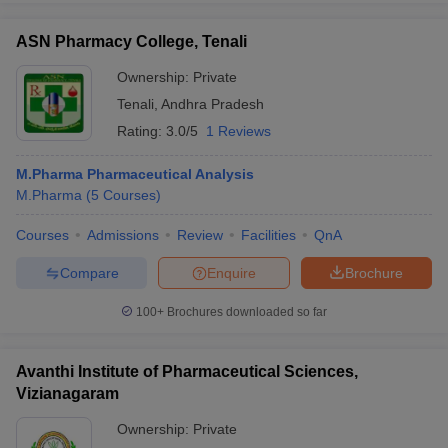
ASN Pharmacy College, Tenali
Ownership:
Private
Tenali
,
Andhra Pradesh
Rating:
3.0/5
1 Reviews
M.Pharma Pharmaceutical Analysis
M.Pharma
(
5
Courses
)
Courses
Admissions
Review
Facilities
QnA
Compare
Enquire
Brochure
100+
Brochures downloaded so far
Avanthi Institute of Pharmaceutical Sciences,
Vizianagaram
Ownership:
Private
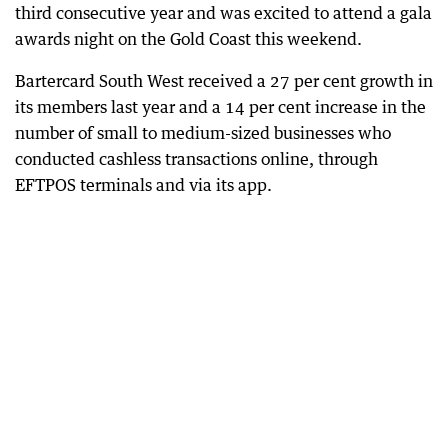
third consecutive year and was excited to attend a gala
awards night on the Gold Coast this weekend.
Bartercard South West received a 27 per cent growth in
its members last year and a 14 per cent increase in the
number of small to medium-sized businesses who
conducted cashless transactions online, through
EFTPOS terminals and via its app.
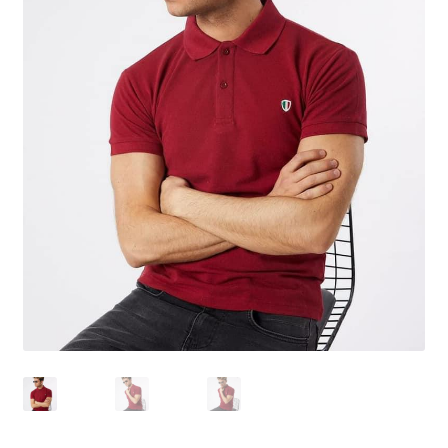
Tshirts
Shoes
Eldivenler
Şapkalar
Hoodie
Polarlar
Montlar
Eşofman Takımları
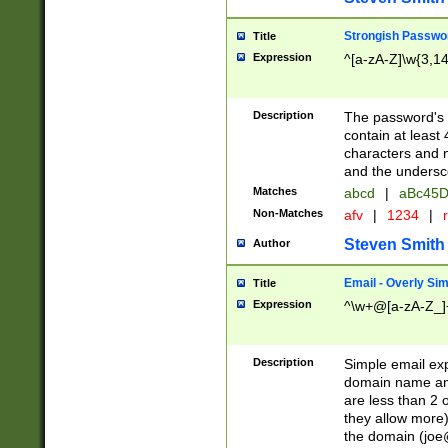
Strongish Passwo
Title
Expression
^[a-zA-Z]\w{3,1
Description
The password's fi
contain at least
characters and n
and the unders
Matches
abcd
|
aBc45D
Non-Matches
afv
|
1234
|
r
Steven Smith
Author
Email - Overly Si
Title
Expression
^\w+@[a-zA-Z_]+
Description
Simple email exp
domain name and 
are less than 2 o
they allow more)
the domain (
joe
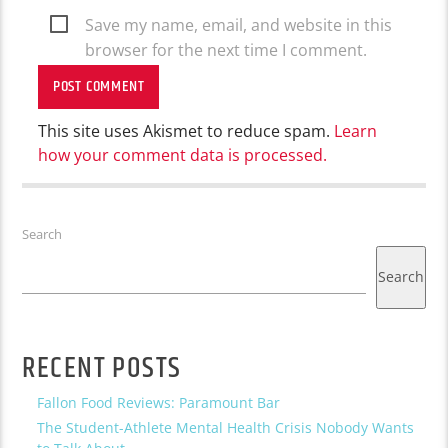
Save my name, email, and website in this
browser for the next time I comment.
This site uses Akismet to reduce spam.
Learn
how your comment data is processed.
Search
Search
RECENT POSTS
Fallon Food Reviews: Paramount Bar
The Student-Athlete Mental Health Crisis Nobody Wants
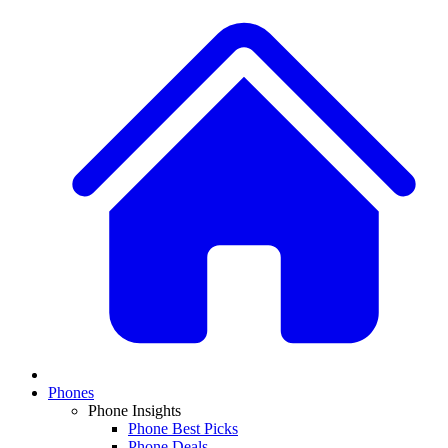
Phones
Phone Insights
Phone Best Picks
Phone Deals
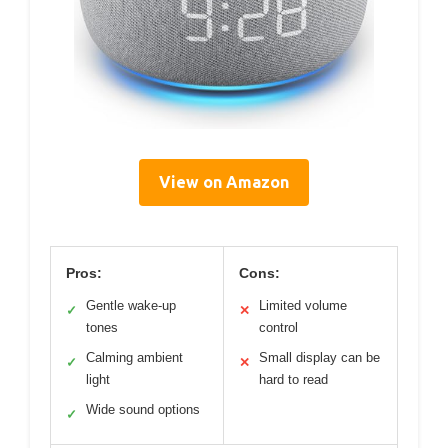
View on Amazon
Pros:
Cons:
Gentle wake-up
Limited volume
✓
✕
tones
control
Calming ambient
Small display can be
✓
✕
light
hard to read
Wide sound options
✓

********************

● **WHAT TO WORK ON**
For the string "Tenali", filter the data and copy out each line where it occurs.

● **TASK RESULT**
ASN Pharmacy College, Tenali
Tenali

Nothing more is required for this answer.